I tried this code:
Cargo.toml:
[package]
name = "bmp-minimal"
version = "0.1.0"
authors = ["Malloc Voidstar <[email protected]>"]
edition = "2018"
[dependencies]
[profile.release]
lto = true
codegen-units = 1
main.rs:
use std::io::Write;
fn main() {
let mut out = Vec::with_capacity(51200);
for val in 0u8..=255 {
out.write_all(&[val, val, val, 0]).unwrap();
}
for _ in (0..1).rev() {
for _ in 0..1 {
out.write_all(&[0]).unwrap();
}
}
println!("{} bytes written", out.len());
}
(extremely minimized form of grayscale BMP encoding from image crate)

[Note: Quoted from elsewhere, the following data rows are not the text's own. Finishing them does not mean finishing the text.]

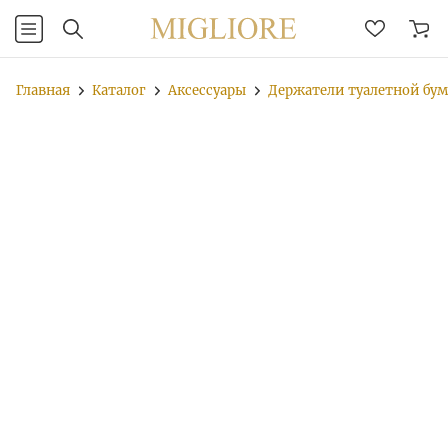
Главная
Каталог
Аксессуары
Держатели туалетной бу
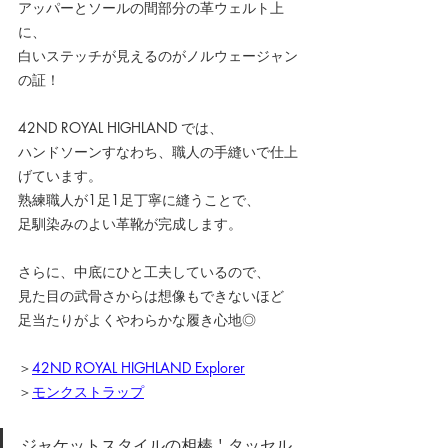
アッパーとソールの間部分の革ウェルト上
に、
白いステッチが見えるのがノルウェージャン
の証！
42ND ROYAL HIGHLAND では、
ハンドソーンすなわち、職人の手縫いで仕上
げています。
熟練職人が1足1足丁寧に縫うことで、
足馴染みのよい革靴が完成します。
さらに、中底にひと工夫しているので、
見た目の武骨さからは想像もできないほど
足当たりがよくやわらかな履き心地◎
＞
42ND ROYAL HIGHLAND Explorer
＞
モンクストラップ
ジャケットスタイルの相棒 ' タッセル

Command: cargo run --release
I expected to see this happen: 1025 bytes written
Instead, this happened:
memory allocation of 26843545600 bytes failederror: process didn't exit successfully: `target\release\bmp-minimal.exe` (exit code: 0xc0000409, STATUS_STACK_BUFFER_OVERRUN)
rustc --version --verbose:
rustc 1.45.0 (5c1f21c3b 2020-07-13)
binary: rustc
commit-hash: 5c1f21c3b82297671ad3ae1e8c942d2ca92e84f2
commit-date: 2020-07-13
host: x86_64-pc-windows-msvc
release: 1.45.0
LLVM version: 10.0
It appears to work fine on ARM Linux in my limited testing.

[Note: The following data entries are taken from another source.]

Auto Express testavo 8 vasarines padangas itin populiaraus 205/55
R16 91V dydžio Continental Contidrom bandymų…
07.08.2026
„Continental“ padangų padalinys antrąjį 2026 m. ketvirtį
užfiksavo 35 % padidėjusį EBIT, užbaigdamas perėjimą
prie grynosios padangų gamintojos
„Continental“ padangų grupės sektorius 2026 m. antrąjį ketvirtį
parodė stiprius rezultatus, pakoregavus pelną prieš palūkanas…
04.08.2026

This minimized form works/doesn't work on the following versions:
|Rust version|Works?|
|-|-|
|1.45 (LLVM 10.0)|No|
|1.44.1|No|
|1.43.1|Yes|
|1.42.0|No|
|1.41.1|No|
|1.40.0|No|
|1.39.0|No|
|1.38.0 (LLVM 9.0)|No|
|1.37.0|Yes|
|1.36.0|Yes|
|1.35.0|Yes|
|1.34.0|Yes|
If the LTO and codegen-units settings are removed it works on all above versions.
I originally noticed this when a project that worked on 1.44.1 suddenly started failing with huge memory allocations on 1.45, so this table specifically applies to this repro, not whatever the underlying bug is.
@rustbot ping llvm
Hey LLVM ICE-breakers! This bug has been identified as a good
"LLVM ICE-breaking candidate". In case it's useful, here are some
[instructions] for tackling these sorts of bugs. Maybe take a look?
Thanks! <3
cc @camelid @comex @cuviper @DutchGhost @hanna-kruppe @hdhoang @heyrutvik @JOE1994 @jryans @mmilenko @nagisa @nikic @Noah-Kennedy @SiavoshZarrasvand @spastorino @vertexclique @vgxbj
It appears to work fine on ARM Linux in my limited testing.
@rustbot ping windows
Hey Windows Group! This bug has been identified as a good "Windows candidate".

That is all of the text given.